ZARACH'BAAL'THARAGH Voodoo CASSETTE (Infernal Kommando) 5.98I know that I'm a minority, but I fucking love this one-man band from French weirdo Luc Mertz. I've only scratched the surface of what he's recorded under the name Zarach'Baal'Tharagh (the band has released hundreds of tapes over the years, going back to the 90s), but everything that I have listened to so far I've enjoyed greatly. Yes, the music is sloppy and primitive to the point of sounding totally inept, a kind of brain-damaged blackened punk that makes bands like Malveillance and Sexdrome sound like prog rock. Yes, the songs are all built out of the same set of four chords. But there's no denying the violent, psychotic energy that is emitted from ZBT's French necropunk weirdness. This five song tape is the most recent offering from Zarach'Baal'Tharagh that I've been able to get for C-Blast, and it's fucking great.
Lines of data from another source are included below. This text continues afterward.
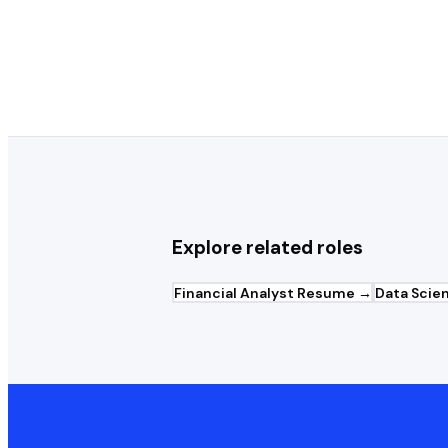
What template works best for Act
Explore related roles
Financial Analyst
Resume →
Data Scien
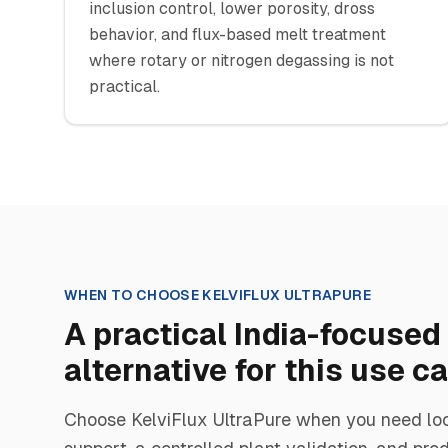
inclusion control, lower porosity, dross
behavior, and flux-based melt treatment
where rotary or nitrogen degassing is not
practical.
WHEN TO CHOOSE
KELVIFLUX ULTRAPURE
A practical India-focused
alternative for this use c
Choose
KelviFlux UltraPure
when you need loc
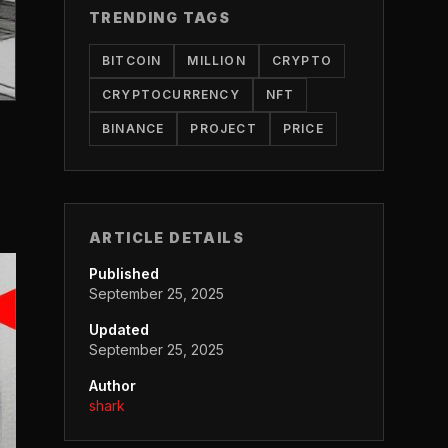
TRENDING TAGS
BITCOIN
MILLION
CRYPTO
CRYPTOCURRENCY
NFT
BINANCE
PROJECT
PRICE
ARTICLE DETAILS
Published
September 25, 2025
Updated
September 25, 2025
Author
shark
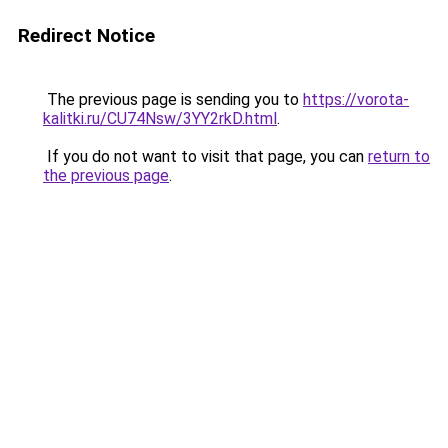
Redirect Notice
The previous page is sending you to
https://vorota-
kalitki.ru/CU74Nsw/3YY2rkD.html
.
If you do not want to visit that page, you can
return to
the previous page
.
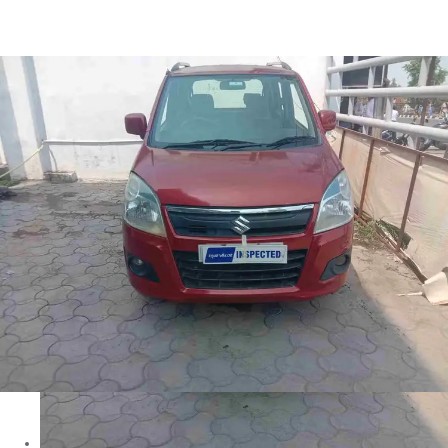
Wagon R VXI in Ranchi
Images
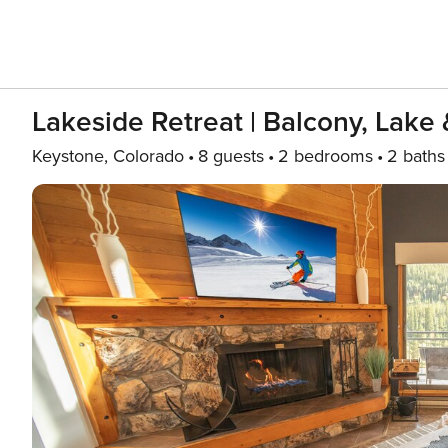
Lakeside Retreat | Balcony, Lake 
Keystone, Colorado
8 guests
2 bedrooms
2 baths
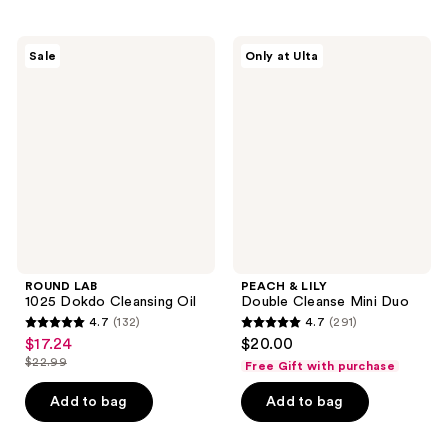
stars
;
;
229
318
ROUND
PEACH
reviews
Sale
Only at Ulta
LAB
&
reviews
1025
LILY
Dokdo
Double
Cleansing
Cleanse
Oil
Mini
Duo
ROUND LAB
PEACH & LILY
1025 Dokdo Cleansing Oil
Double Cleanse Mini Duo
4.7
(132)
4.7
(291)
4.7
4.7
$17.24
$20.00
sale
out
out
$22.99
Free Gift with purchase
price
list
of
of
$17.24
price
Add to bag
Add to bag
5
5
$22.99
stars
stars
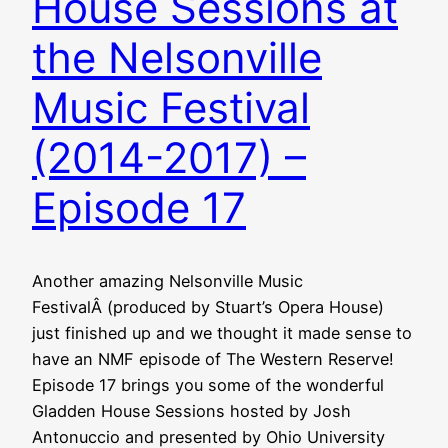
House Sessions at
the Nelsonville
Music Festival
(2014-2017) –
Episode 17
Another amazing Nelsonville Music
FestivalÂ (produced by Stuart’s Opera House)
just finished up and we thought it made sense to
have an NMF episode of The Western Reserve!
Episode 17 brings you some of the wonderful
Gladden House Sessions hosted by Josh
Antonuccio and presented by Ohio University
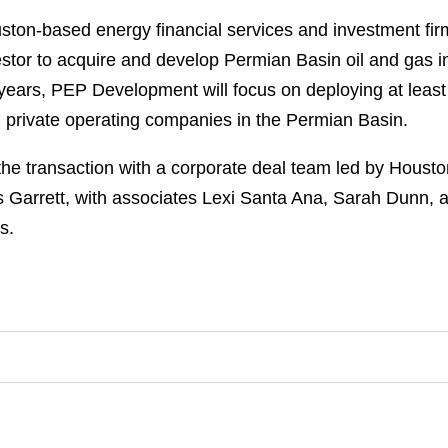
ston-based energy financial services and investment fir
nvestor to acquire and develop Permian Basin oil and gas 
ears, PEP Development will focus on deploying at least 
d private operating companies in the Permian Basin.
e transaction with a corporate deal team led by Houst
arrett, with associates Lexi Santa Ana, Sarah Dunn, a
s.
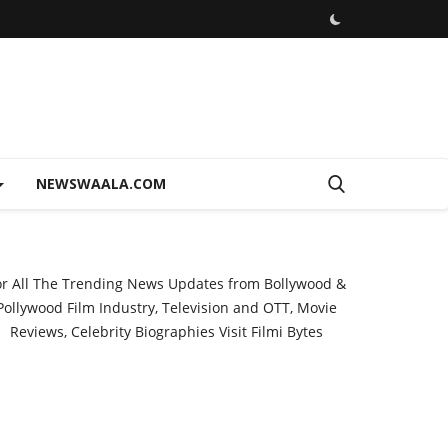
NEWSWAALA.COM
or All The Trending News Updates from Bollywood &
Pollywood Film Industry, Television and OTT, Movie
Reviews, Celebrity Biographies Visit
Filmi Bytes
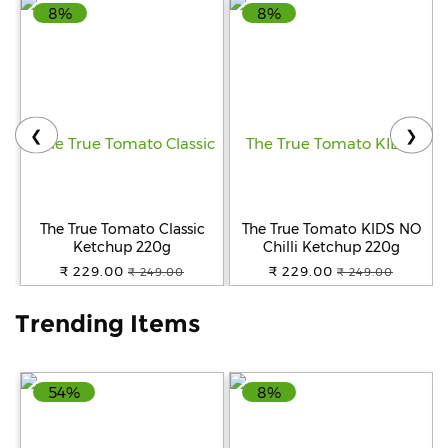
8%
8%
Help
&
FAQs
❮
❯
The True Tomato Classic
The True Tomato KIDS NO
Ketchup 220g
Chilli Ketchup 220g
₹ 229.00
₹ 229.00
₹ 249.00
₹ 249.00
Trending Items
54%
8%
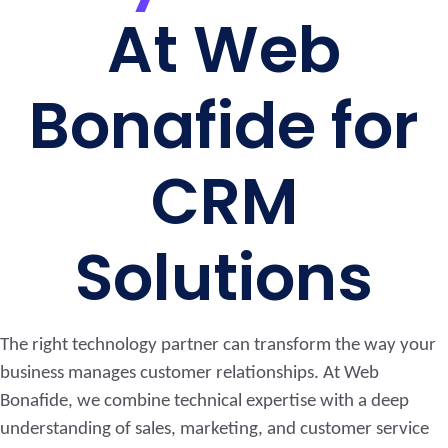
At Web
Bonafide for
CRM
Solutions
The right technology partner can transform the way your
business manages customer relationships. At Web
Bonafide, we combine technical expertise with a deep
understanding of sales, marketing, and customer service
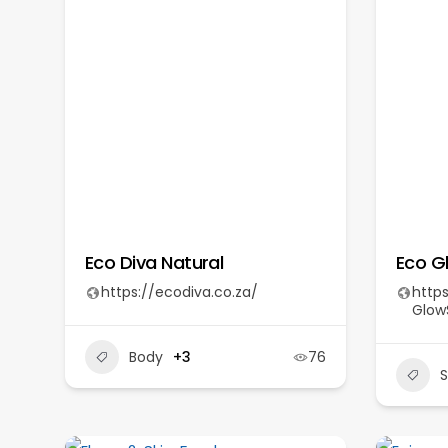
Eco Diva Natural
Eco G
https://ecodiva.co.za/
http
GlowS
Body
+3
76
S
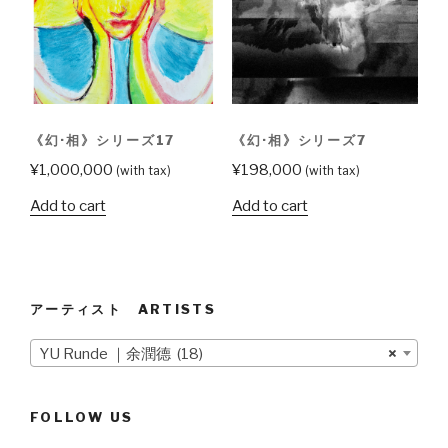
《幻·相》シリーズ17
《幻·相》シリーズ7
¥
1,000,000
¥
198,000
(with tax)
(with tax)
Add to cart
Add to cart
アーティスト ARTISTS
YU Runde ｜余潤德 (18)
×
FOLLOW US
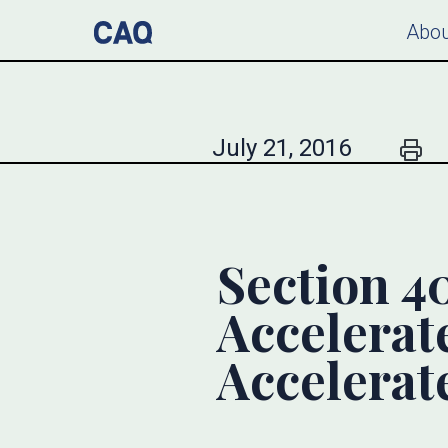
Abou
July 21, 2016
Section 4
Accelerate
Accelerate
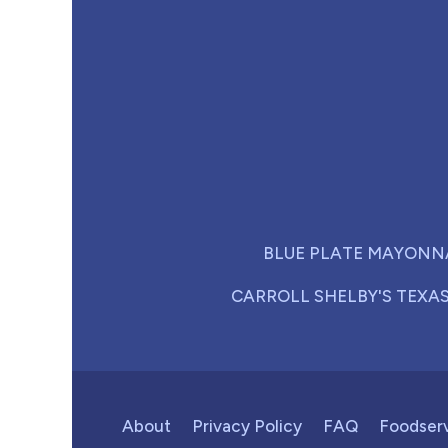
BLUE PLATE MAYONN
CARROLL SHELBY'S TEXA
About
Privacy Policy
FAQ
Foodser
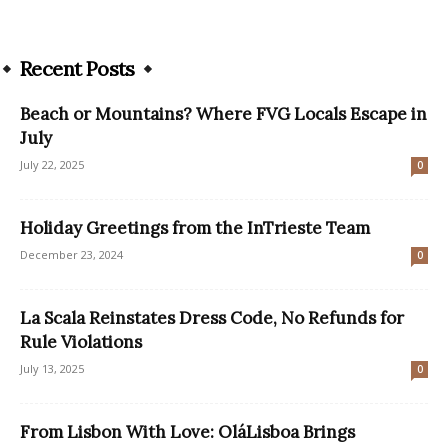
Recent Posts
Beach or Mountains? Where FVG Locals Escape in
July
July 22, 2025
0
Holiday Greetings from the InTrieste Team
December 23, 2024
0
La Scala Reinstates Dress Code, No Refunds for
Rule Violations
July 13, 2025
0
From Lisbon With Love: OláLisboa Brings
The tape opens with a weird intro that starts with some nationalistic French orchestral music, horns and strings and booming tympani, but then the drums drop in and start playing along with the recording, a simple pounding punk beat synching up with the orchestra. And then it plunges into the filth; the title track is a plodding sub-Venom blast of blackened punk insanity with
awesome high pitched screams and mangled guitar, the playing just tight enough to keep everything from collapsing into a total car wreck, but constantly teeters right on the edge of raw and raucous slop. All of the songs are in this vein, primitive low fi black thrash with some KILLER rocking riffs
and those trademark psychotic squiggly guitar solos and random guitar noise splattered all over, with the chugging brain-damaged blackthrash of "Necessary Evil" being one of my favorites on the tape, alongside the ripping blackened hardcore of "Terror Of Sleep Paralysis" that sounds more like some mid-80s Midwestern US hardcore band than anything from the French BM scene. It wraps up with an outro that again mashes together an older recording of a triumphant French symphony merged with the sounds of crashing fighter planes and mortar blasts and those pounding distorted punk drums. Very weird, but that's no surprise. Released in a limited edition of two hundred fifty copies.